Collateralised reinsurance markets that underwrote a portion of RSA Insurance Group’s three-year aggregate reinsurance tower renewal this year are now on the hook for future losses, after the insurer said its retention had been reached.
As our sister site Reinsurance News explained earlier today, RSA announced in its third-quarter 2018 trading update today that the retention ceiling has now been reached for its group-wide aggregate reinsurance cover.
The aggregate reinsurance tower at RSA is a three-year arrangement, that kicks-in when qualifying loss events greater than £10 million collectively cost the insurer more than £170 million in a single calendar year.
RSA has now reached that £170 million retention with severe weather and loss events up to the end of the third-quarter, meaning any future loss events in the fourth-quarter of 2018 that cost the insurer more than £10 million will be paid for by the panel of reinsurance providers that backed the aggregate cover at this year’s renewal.
Among the reinsurance markets backing the tower, RSA had previously said that 9% of the limit was from collateralised markets of some form.

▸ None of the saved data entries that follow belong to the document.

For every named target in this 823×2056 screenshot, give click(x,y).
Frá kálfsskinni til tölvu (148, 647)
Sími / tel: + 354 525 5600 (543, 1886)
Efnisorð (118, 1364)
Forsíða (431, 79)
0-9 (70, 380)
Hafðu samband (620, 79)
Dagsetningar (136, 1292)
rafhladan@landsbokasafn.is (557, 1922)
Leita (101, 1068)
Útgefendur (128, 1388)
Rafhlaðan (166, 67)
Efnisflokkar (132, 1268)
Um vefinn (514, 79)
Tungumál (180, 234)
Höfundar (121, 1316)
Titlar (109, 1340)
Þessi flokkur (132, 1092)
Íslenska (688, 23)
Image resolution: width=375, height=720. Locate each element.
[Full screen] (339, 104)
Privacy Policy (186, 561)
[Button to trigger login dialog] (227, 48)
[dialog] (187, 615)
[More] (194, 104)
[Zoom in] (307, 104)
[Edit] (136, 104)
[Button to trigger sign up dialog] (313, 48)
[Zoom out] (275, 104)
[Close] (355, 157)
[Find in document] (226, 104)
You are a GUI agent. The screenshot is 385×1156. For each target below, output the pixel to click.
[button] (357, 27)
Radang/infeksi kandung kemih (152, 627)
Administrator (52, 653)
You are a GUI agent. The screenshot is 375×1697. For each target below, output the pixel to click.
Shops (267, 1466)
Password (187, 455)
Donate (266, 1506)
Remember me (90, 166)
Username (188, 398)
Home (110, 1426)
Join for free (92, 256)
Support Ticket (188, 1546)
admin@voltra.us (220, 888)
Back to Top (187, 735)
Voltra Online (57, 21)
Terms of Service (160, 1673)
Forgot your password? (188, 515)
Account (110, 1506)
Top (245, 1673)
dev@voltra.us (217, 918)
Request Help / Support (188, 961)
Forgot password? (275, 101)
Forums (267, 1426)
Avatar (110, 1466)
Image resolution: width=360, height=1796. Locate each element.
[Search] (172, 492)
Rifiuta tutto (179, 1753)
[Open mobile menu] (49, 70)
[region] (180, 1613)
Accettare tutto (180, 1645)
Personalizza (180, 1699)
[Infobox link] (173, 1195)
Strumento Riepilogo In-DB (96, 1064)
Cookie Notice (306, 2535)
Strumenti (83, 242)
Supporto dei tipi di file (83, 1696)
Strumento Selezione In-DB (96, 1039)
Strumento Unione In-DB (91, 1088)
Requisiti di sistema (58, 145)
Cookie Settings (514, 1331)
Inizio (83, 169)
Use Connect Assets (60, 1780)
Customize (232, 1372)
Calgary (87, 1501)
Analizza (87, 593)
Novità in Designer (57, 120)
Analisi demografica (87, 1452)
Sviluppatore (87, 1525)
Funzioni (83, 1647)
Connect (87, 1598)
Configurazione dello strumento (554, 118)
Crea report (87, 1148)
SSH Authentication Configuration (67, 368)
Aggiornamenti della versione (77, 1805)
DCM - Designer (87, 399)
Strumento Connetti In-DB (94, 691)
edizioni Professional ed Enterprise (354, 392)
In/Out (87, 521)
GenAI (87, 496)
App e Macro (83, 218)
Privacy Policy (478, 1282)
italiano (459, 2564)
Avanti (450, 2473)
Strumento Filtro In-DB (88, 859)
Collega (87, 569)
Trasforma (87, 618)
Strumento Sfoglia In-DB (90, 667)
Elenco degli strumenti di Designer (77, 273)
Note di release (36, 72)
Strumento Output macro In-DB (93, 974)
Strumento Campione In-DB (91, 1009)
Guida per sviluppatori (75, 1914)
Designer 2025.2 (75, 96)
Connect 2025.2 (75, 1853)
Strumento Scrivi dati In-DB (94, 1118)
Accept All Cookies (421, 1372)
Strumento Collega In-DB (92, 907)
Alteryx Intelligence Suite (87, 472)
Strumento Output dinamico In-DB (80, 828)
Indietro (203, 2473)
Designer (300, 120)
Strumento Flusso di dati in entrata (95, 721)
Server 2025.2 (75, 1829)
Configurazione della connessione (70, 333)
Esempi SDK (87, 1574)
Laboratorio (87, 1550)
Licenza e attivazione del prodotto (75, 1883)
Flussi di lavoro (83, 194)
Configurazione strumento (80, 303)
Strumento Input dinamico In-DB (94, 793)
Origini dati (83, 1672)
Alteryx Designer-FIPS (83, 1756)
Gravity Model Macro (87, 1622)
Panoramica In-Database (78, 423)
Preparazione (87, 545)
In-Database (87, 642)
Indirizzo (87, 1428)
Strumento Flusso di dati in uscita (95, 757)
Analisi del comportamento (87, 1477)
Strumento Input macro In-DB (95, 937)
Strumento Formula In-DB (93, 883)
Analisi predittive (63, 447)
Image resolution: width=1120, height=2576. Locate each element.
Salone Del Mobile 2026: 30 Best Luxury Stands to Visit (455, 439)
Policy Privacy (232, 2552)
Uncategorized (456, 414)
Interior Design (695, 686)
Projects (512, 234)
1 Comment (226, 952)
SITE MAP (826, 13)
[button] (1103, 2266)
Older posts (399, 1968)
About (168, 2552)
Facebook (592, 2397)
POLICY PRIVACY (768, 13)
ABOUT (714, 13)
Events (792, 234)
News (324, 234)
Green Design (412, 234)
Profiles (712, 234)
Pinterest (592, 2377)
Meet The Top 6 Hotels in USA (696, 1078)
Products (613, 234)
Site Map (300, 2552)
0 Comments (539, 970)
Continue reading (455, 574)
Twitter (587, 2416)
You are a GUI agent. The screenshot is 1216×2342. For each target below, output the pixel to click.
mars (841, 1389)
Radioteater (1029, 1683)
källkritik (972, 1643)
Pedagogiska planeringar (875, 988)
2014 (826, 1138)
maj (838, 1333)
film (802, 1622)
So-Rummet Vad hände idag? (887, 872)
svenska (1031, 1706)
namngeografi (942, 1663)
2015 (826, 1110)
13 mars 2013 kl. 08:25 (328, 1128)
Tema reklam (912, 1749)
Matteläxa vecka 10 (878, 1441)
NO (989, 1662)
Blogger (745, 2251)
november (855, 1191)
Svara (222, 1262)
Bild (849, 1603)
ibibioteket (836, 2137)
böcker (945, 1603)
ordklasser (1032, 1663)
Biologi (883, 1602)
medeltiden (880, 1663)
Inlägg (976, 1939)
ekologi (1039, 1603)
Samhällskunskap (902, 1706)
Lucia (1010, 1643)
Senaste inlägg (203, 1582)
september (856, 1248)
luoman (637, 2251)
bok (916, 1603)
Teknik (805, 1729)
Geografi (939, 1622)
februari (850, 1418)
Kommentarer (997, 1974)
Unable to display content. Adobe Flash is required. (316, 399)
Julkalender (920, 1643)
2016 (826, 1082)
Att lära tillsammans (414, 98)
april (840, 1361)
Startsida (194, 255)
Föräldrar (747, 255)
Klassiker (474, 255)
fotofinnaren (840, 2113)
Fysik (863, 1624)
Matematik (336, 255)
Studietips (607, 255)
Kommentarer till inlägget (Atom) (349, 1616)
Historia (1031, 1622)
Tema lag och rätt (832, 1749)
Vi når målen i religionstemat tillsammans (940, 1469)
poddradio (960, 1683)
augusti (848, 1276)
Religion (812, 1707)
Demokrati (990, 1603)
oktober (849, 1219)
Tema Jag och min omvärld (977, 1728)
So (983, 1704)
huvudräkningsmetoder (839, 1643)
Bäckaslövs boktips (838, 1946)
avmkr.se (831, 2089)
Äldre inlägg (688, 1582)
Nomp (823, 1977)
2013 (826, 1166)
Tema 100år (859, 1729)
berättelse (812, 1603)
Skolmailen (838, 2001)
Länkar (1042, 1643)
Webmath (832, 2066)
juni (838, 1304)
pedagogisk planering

So that could be ILS funds, or other collateralised reinsurance vehicles, which appreciated the exposure to an aggregate deal covering the insurer against losses in short-tail business lines, including property, marine, construction and engineering.
Having reached the £170 million retention limit, future loss events that qualify will be paid for by the reinsurance panel (including collateralised markets) up to pay up to a £320 million exhaustion point, so providing protection for the next £150 million of losses this year.
The retention has been reached thanks to weather losses across all regions in which RSA operates, as well as London market losses in the Marine line of business.